Theatre review - Yerma

By Federico García Lorca in a new version by Anthony Weigh

I’ve seen a number of versions of Federico García Lorca’s YERMA over the years, but this co-production by the Gate and Hull Truck, must be one of the best. This is largely down to Anthony Weigh’s pared-down adaptation of Lorca’s classic and Natalie Abrahami’s beautiful staging.

Fifteen-year-old Yerma, newly married to Juan, arrives in her husband’s village determined to be the model wife. But as the seasons pass, and she fails to conceive, Juan begins to spend more and more time tending his sheep and Yerma seeks help from a local soothsayer with tragic consequences.
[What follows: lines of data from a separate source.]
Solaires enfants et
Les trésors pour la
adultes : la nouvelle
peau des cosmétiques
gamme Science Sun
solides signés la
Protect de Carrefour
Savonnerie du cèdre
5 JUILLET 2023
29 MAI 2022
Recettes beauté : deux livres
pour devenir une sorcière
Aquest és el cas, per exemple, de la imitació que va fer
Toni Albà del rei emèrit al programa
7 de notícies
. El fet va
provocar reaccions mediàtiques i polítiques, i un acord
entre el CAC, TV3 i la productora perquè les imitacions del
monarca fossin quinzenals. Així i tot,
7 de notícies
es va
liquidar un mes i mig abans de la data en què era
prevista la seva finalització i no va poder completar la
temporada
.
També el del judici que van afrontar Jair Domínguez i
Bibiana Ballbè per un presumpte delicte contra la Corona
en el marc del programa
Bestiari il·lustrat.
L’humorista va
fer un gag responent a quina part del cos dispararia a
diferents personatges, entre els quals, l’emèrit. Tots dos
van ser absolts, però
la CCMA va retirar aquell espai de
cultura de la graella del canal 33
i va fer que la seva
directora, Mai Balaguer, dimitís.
In the title role, Ty Glaser, initially a little over-breathy and earnest, soon settles in and conveys Yerma’s childlike naivety about sex, about conceiving and bearing children, about her husband and, later, her acceptance that she must be at fault, with an intensity that is heartbreaking to watch. She is well matched by Hasan Dixon as Yerma’s intransient, controlling husband who, Weigh suggests, is conflicted by an unresolved passion for another man.
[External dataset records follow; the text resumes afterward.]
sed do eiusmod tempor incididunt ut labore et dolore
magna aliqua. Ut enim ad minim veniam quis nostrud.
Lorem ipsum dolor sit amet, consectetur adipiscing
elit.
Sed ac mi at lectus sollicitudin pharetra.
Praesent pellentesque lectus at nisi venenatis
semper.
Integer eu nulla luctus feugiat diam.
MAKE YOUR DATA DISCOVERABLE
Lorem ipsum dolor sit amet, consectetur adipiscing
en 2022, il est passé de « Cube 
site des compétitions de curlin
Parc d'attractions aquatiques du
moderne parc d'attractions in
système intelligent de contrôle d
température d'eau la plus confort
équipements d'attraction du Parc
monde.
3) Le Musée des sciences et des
YERMA, set in rural Spain and originally conceived as a tragic poem, is not an easy work to adapt for a contemporary audience, but Weigh succeeds in drawing out plenty of modern resonances. He concentrates on the damaging isolation of Yerma’s obsession, intensified by the pity of her friend Maria (Alison O’Donnell) who has babies “gushing” out of her”, as well as Juan’s ambivalence and the manipulative way in which he tries to deflect blame from himself.

Ruth Sutcliffe’s impressive sea of sand evokes a barren landscape, suggesting heat and aridity, at the same time as reflecting Yerma’s passionate nature laid waste by her despair.

Skilled performances, sensitive direction and an accessible text combine to make this YERMA a triumph. A wonderful evening of spellbinding theatre.